- TASK OBJECTIVE -
Show all lines from the material that carry the word "Life".

● ● ●

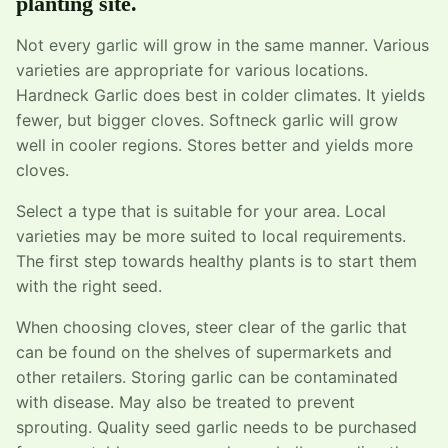
planting site.
Not every garlic will grow in the same manner. Various
varieties are appropriate for various locations.
Hardneck Garlic does best in colder climates. It yields
fewer, but bigger cloves. Softneck garlic will grow
well in cooler regions. Stores better and yields more
cloves.
Select a type that is suitable for your area. Local
varieties may be more suited to local requirements.
The first step towards healthy plants is to start them
with the right seed.
When choosing cloves, steer clear of the garlic that
can be found on the shelves of supermarkets and
other retailers. Storing garlic can be contaminated
with disease. May also be treated to prevent
sprouting. Quality seed garlic needs to be purchased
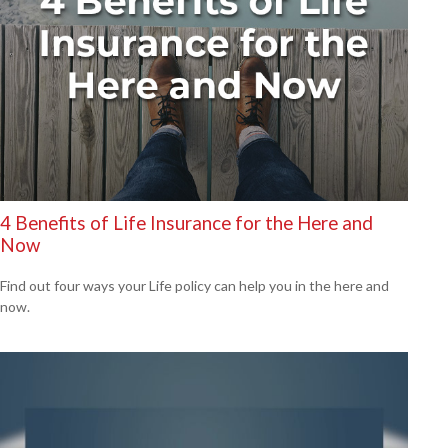
4 Benefits of Life Insurance for the Here and
Now
Find out four ways your Life policy can help you in the here and
now.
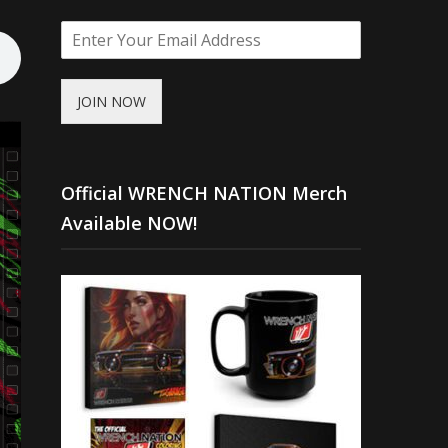
JOIN NOW
Official WRENCH NATION Merch
Available NOW!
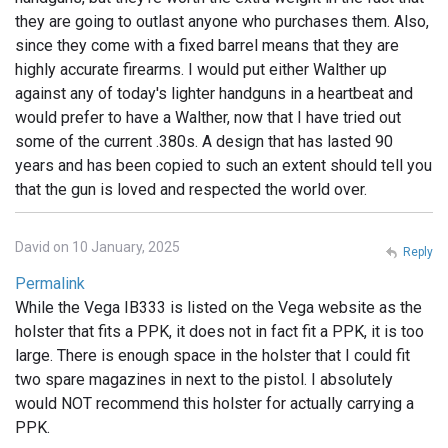
they are going to outlast anyone who purchases them. Also,
since they come with a fixed barrel means that they are
highly accurate firearms. I would put either Walther up
against any of today's lighter handguns in a heartbeat and
would prefer to have a Walther, now that I have tried out
some of the current .380s. A design that has lasted 90
years and has been copied to such an extent should tell you
that the gun is loved and respected the world over.
David on 10 January, 2025
Reply
Permalink
While the Vega IB333 is listed on the Vega website as the
holster that fits a PPK, it does not in fact fit a PPK, it is too
large. There is enough space in the holster that I could fit
two spare magazines in next to the pistol. I absolutely
would NOT recommend this holster for actually carrying a
PPK.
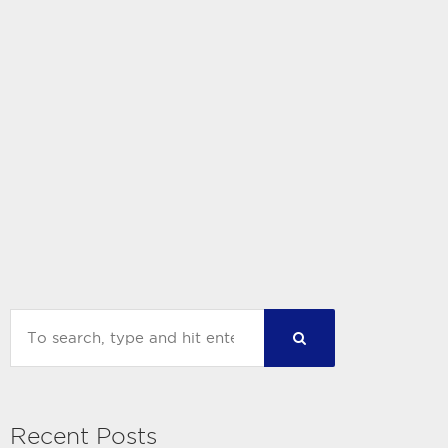
Recent Posts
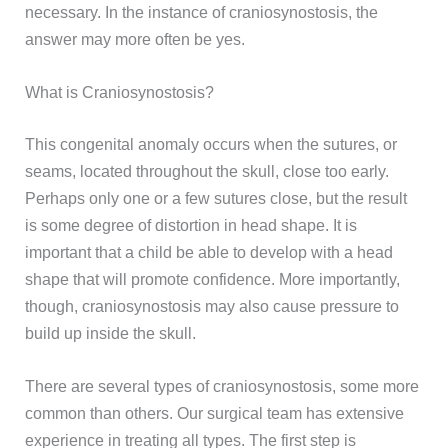
necessary. In the instance of craniosynostosis, the
answer may more often be yes.
What is Craniosynostosis?
This congenital anomaly occurs when the sutures, or
seams, located throughout the skull, close too early.
Perhaps only one or a few sutures close, but the result
is some degree of distortion in head shape. It is
important that a child be able to develop with a head
shape that will promote confidence. More importantly,
though, craniosynostosis may also cause pressure to
build up inside the skull.
There are several types of craniosynostosis, some more
common than others. Our surgical team has extensive
experience in treating all types. The first step is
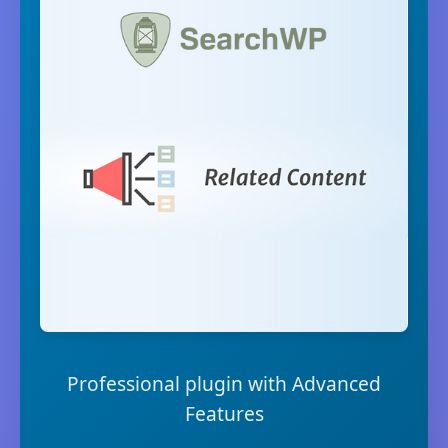
Professional plugin with Advanced
Features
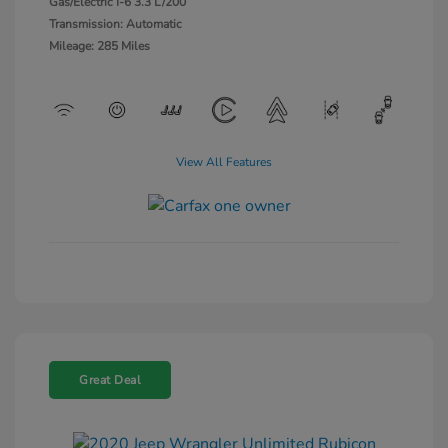
Gas/Electric I-6 3.3 L/200
Transmission: Automatic
Mileage: 285 Miles
View All Features
Great Deal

● ● ●

- WORKED SOLUTION -
4 Benefits of Life Insurance for the Here and
Find out four ways your Life policy can help you in the here and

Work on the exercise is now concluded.